Search code examples
datastage

DataStage and File Formats


Does anyone know how I can determine within a DataStage job if the input sequential file has EOL markers of MicroSoft or Unix such that it can direct the path through the rest of the job ? Thanks


Solution

  • If you just want to make sure you can read all the data regardless of the line endings, this might be useful to do it in one job instead of maintaining separate jobs for each DOS and UNIX files. So this answer does not match the exact question but might still be the answer.

    In the Sequential File Stage, you can define a filter sed 's/\r//' to convert DOS (Windows) line breaks (\r\n) to UNIX/Linux line breaks (\n).

    In the Format tab, define UNIX newline as Record delimiter.

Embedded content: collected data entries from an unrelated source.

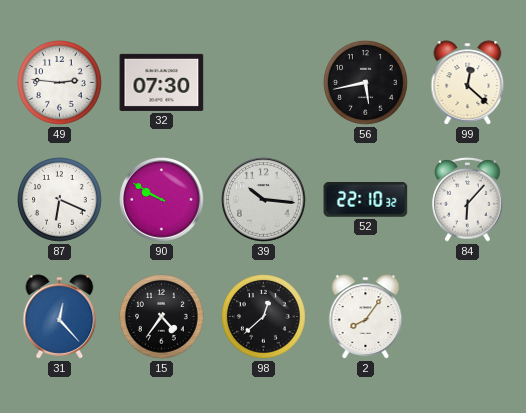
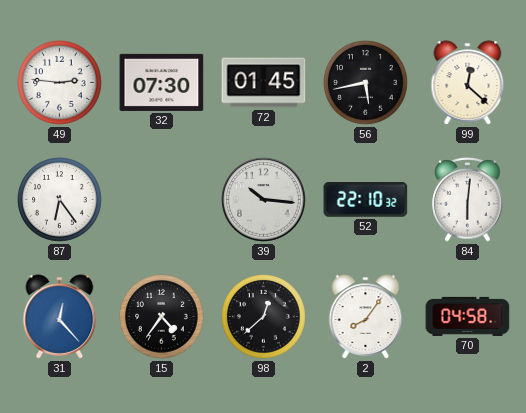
72: none -> 01:45
87: 6:19 -> 6:24
90: 9:50 -> none
84: 6:07 -> 6:01
70: none -> 04:58
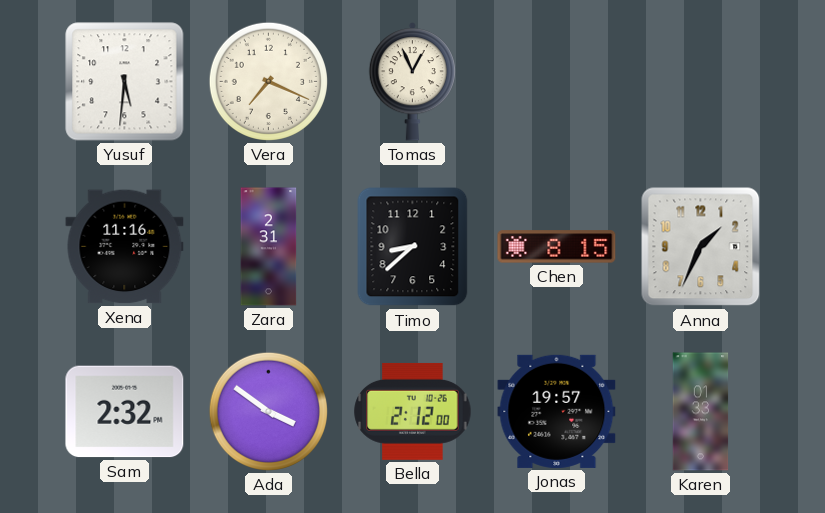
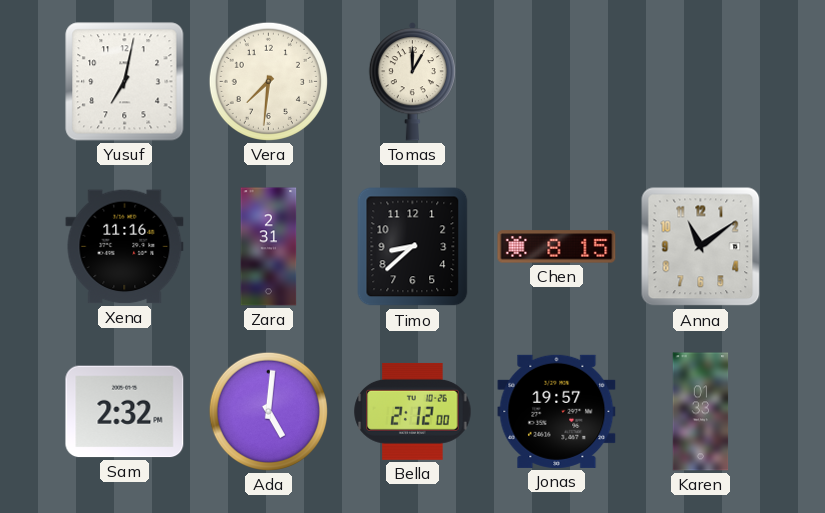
Yusuf: 5:31 -> 7:02
Vera: 7:19 -> 7:31
Tomas: 12:56 -> 1:00
Anna: 1:34 -> 11:09
Ada: 3:51 -> 5:01
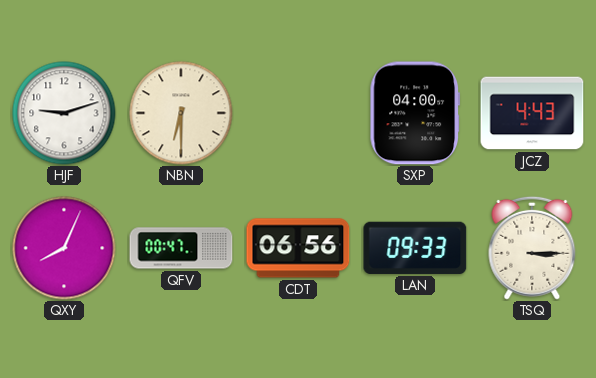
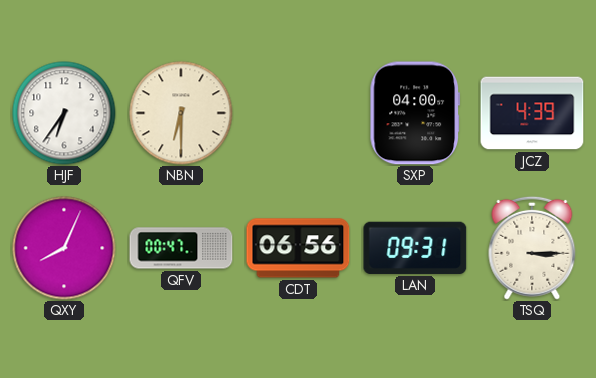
HJF: 9:12 -> 6:36
JCZ: 4:43 -> 4:39
LAN: 09:33 -> 09:31
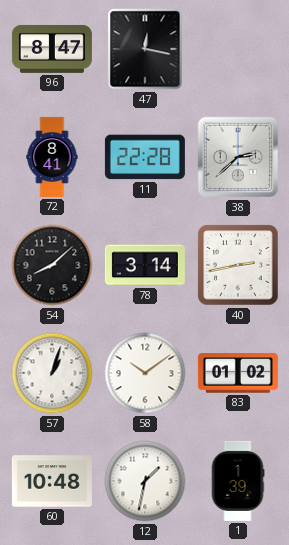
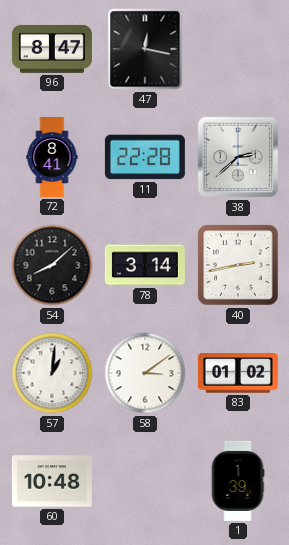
57: 1:03 -> 1:01
58: 10:09 -> 3:09
12: 1:32 -> none
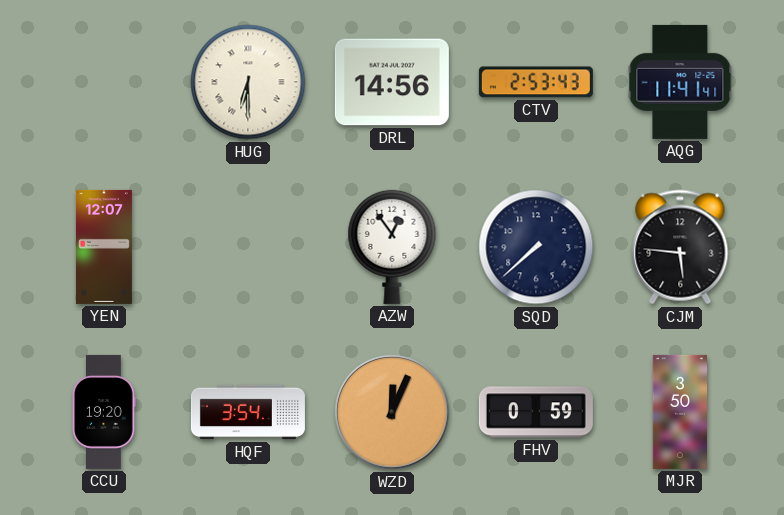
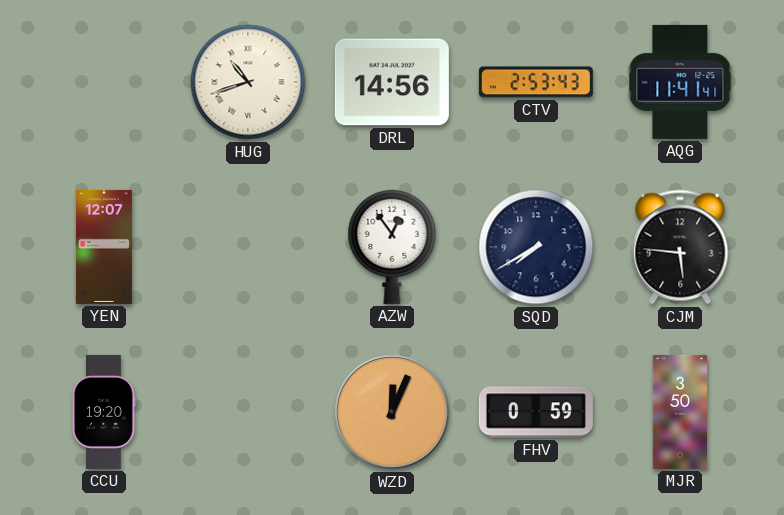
HUG: 6:30 -> 10:42
SQD: 7:38 -> 7:40
HQF: 3:54 -> none
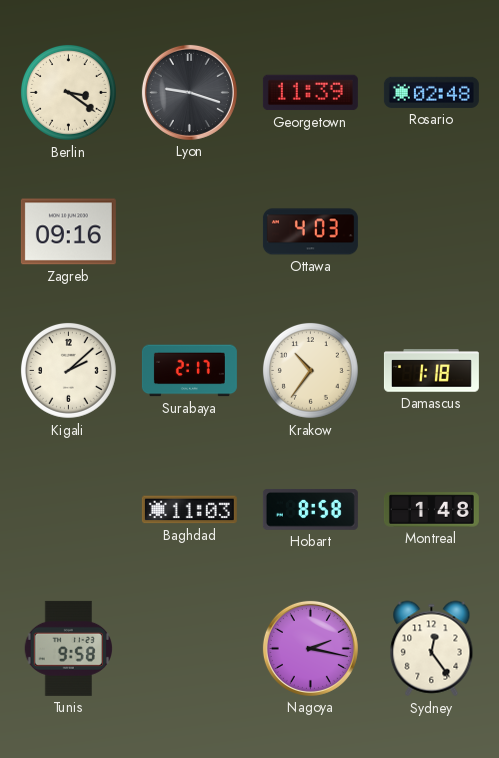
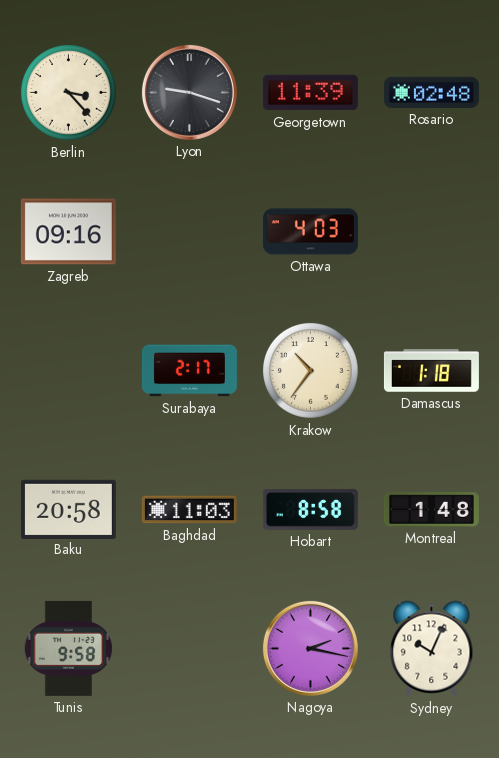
Berlin: 3:21 -> 3:23
Kigali: 2:08 -> none
Baku: none -> 20:58
Sydney: 12:24 -> 10:04
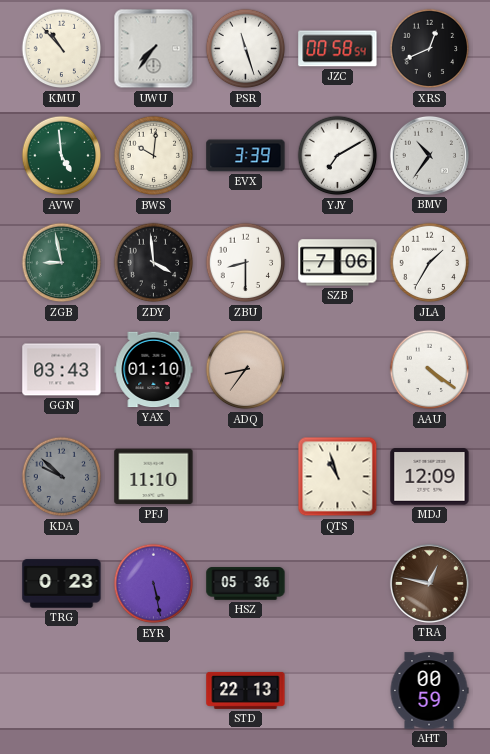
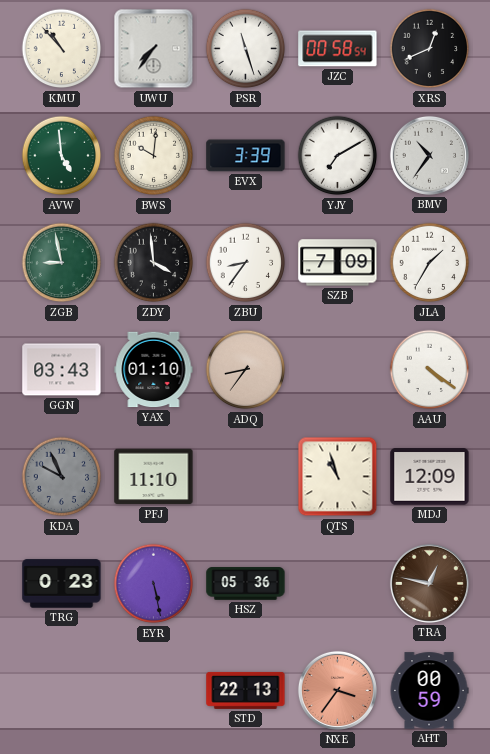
ZBU: 8:30 -> 8:36
SZB: 7:06 -> 7:09
KDA: 9:52 -> 9:56
NXE: none -> 3:36
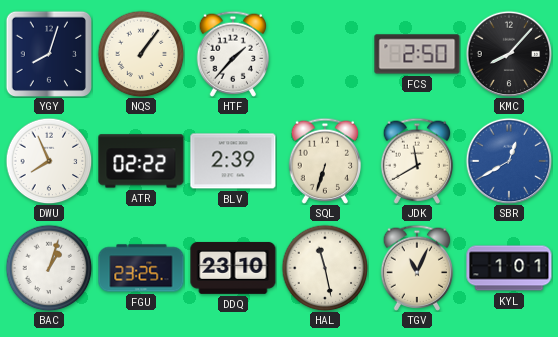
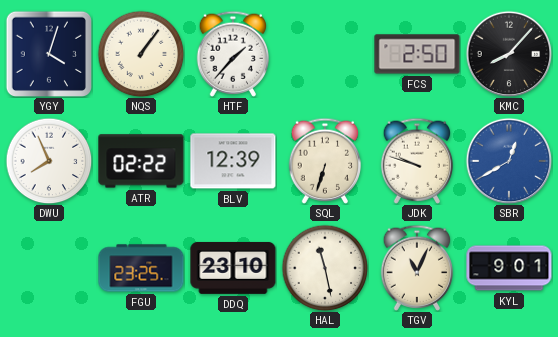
YGY: 8:03 -> 4:03
BLV: 2:39 -> 12:39
JDK: 11:40 -> 9:48
BAC: 1:03 -> none
KYL: 1:01 -> 9:01
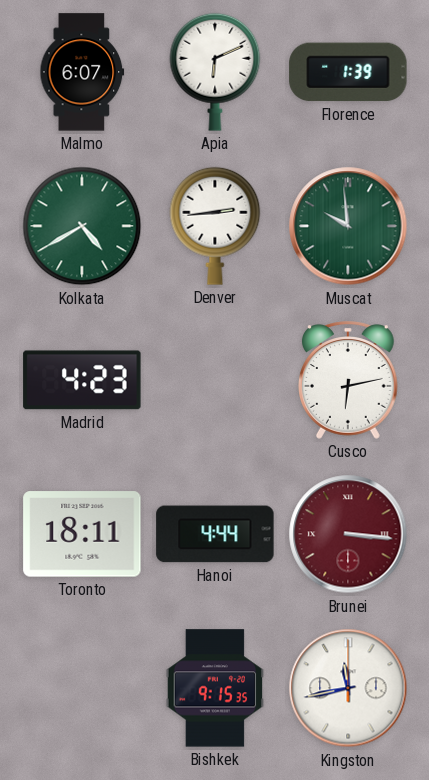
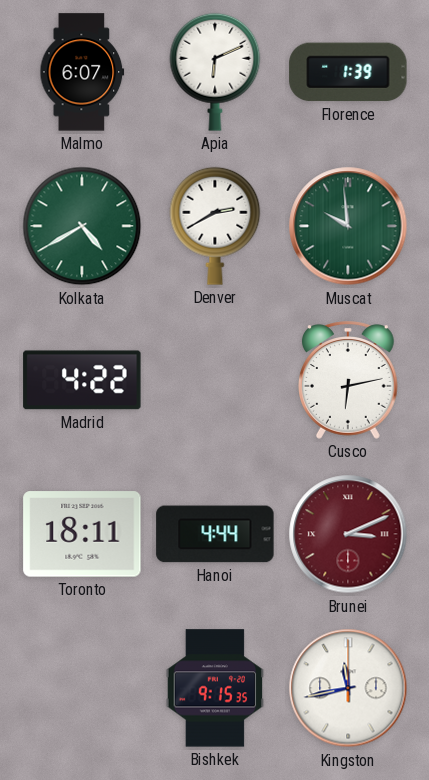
Denver: 2:44 -> 2:40
Madrid: 4:23 -> 4:22
Brunei: 3:16 -> 3:11
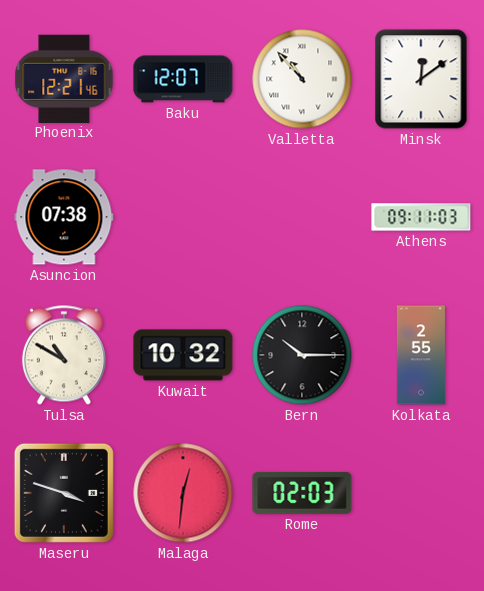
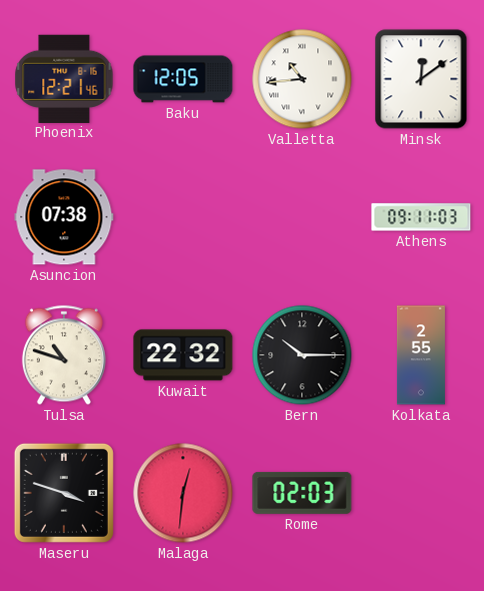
Baku: 12:07 -> 12:05
Valletta: 10:53 -> 10:44
Tulsa: 10:50 -> 10:48
Kuwait: 10:32 -> 22:32
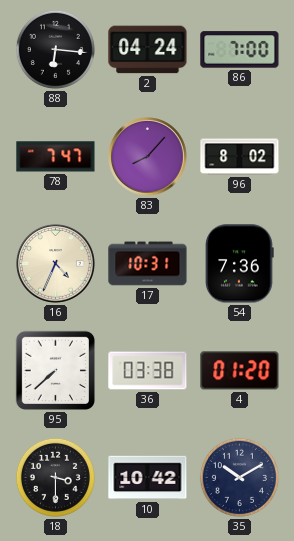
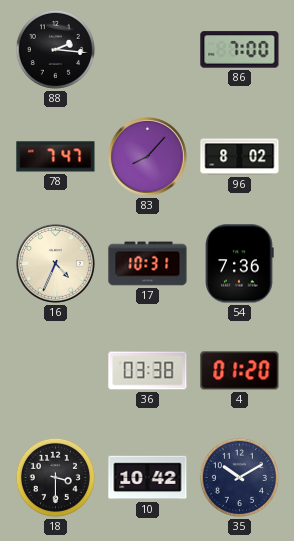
88: 6:16 -> 2:16
2: 04:24 -> none
95: 7:38 -> none
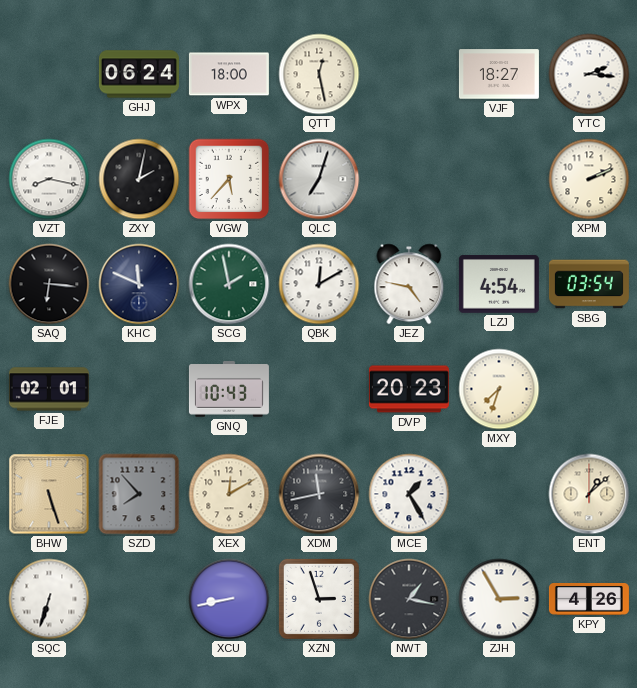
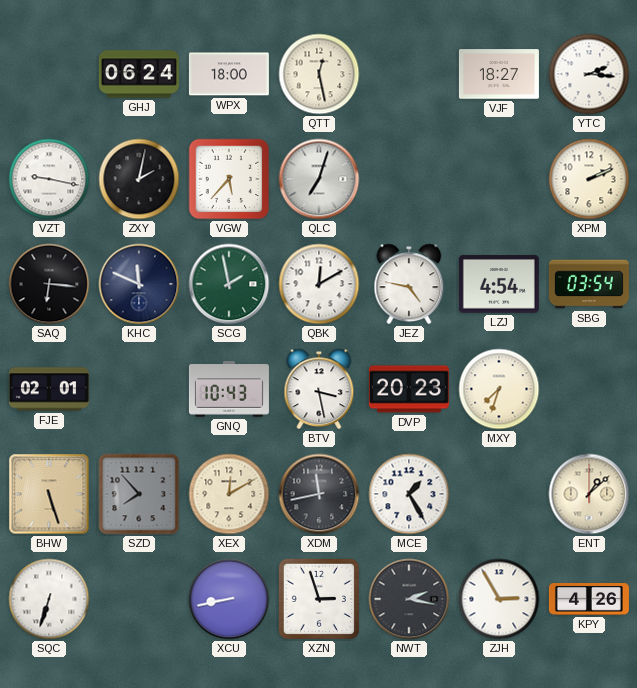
VZT: 8:17 -> 9:17
BTV: none -> 3:28
NWT: 1:17 -> 2:17
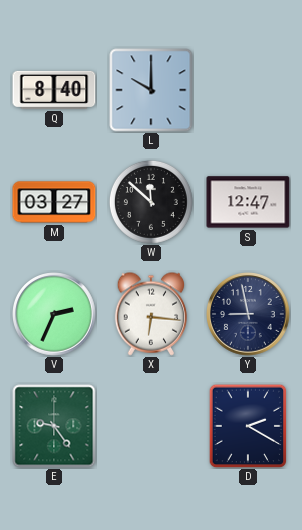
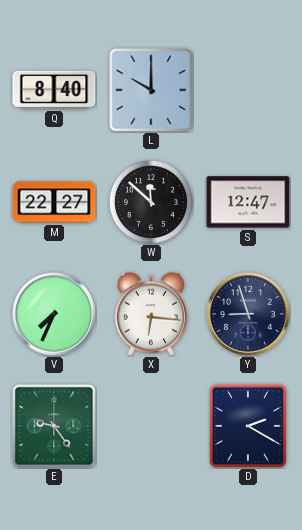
M: 03:27 -> 22:27
V: 2:34 -> 7:34
Y: 8:58 -> 8:57
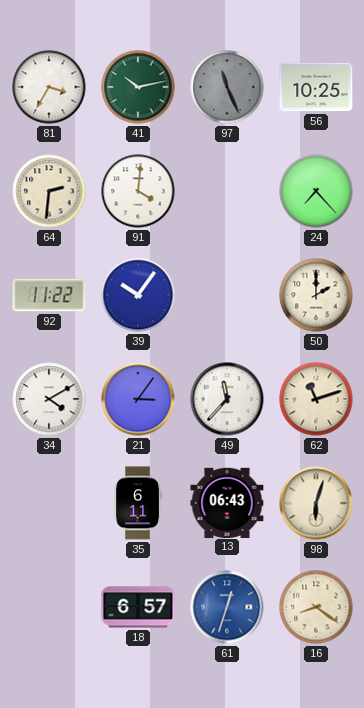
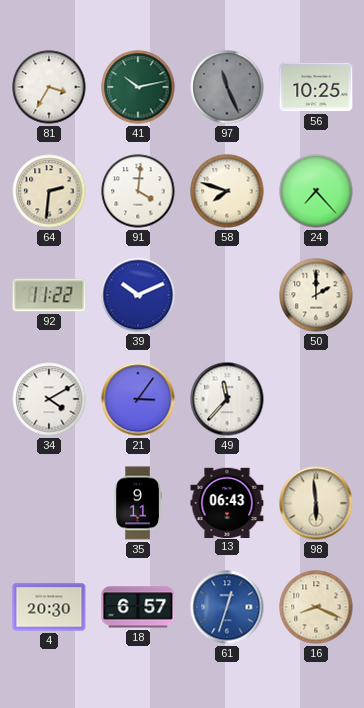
58: none -> 7:48
39: 10:06 -> 10:11
62: 11:12 -> none
35: 6:11 -> 9:11
98: 6:03 -> 5:59
4: none -> 20:30
16: 8:21 -> 8:19
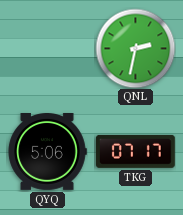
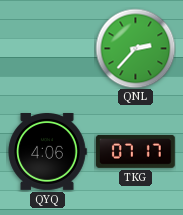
QNL: 2:32 -> 2:37
QYQ: 5:06 -> 4:06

    Note that when defining a filter in a sequential file, it has some drawbacks:

    • The Option First Line is Column Names is not available when using a filter.
      • If your input file has column names in the first line, you need to remove it manually by extending the filter with a tail command: sed 's/\r//' | tail -n +2
    • The Option Report Progress is not available when using a filter.
    • You might want to set the type of the last column in your column definition as VarChar or NVarChar, I've seen strange behaviour defining fixed length types like NChar or Char as last column's type. Though I didn't do deeper research on this, but I believe it has to do with using a filter.

    Tested in DS 11.7.1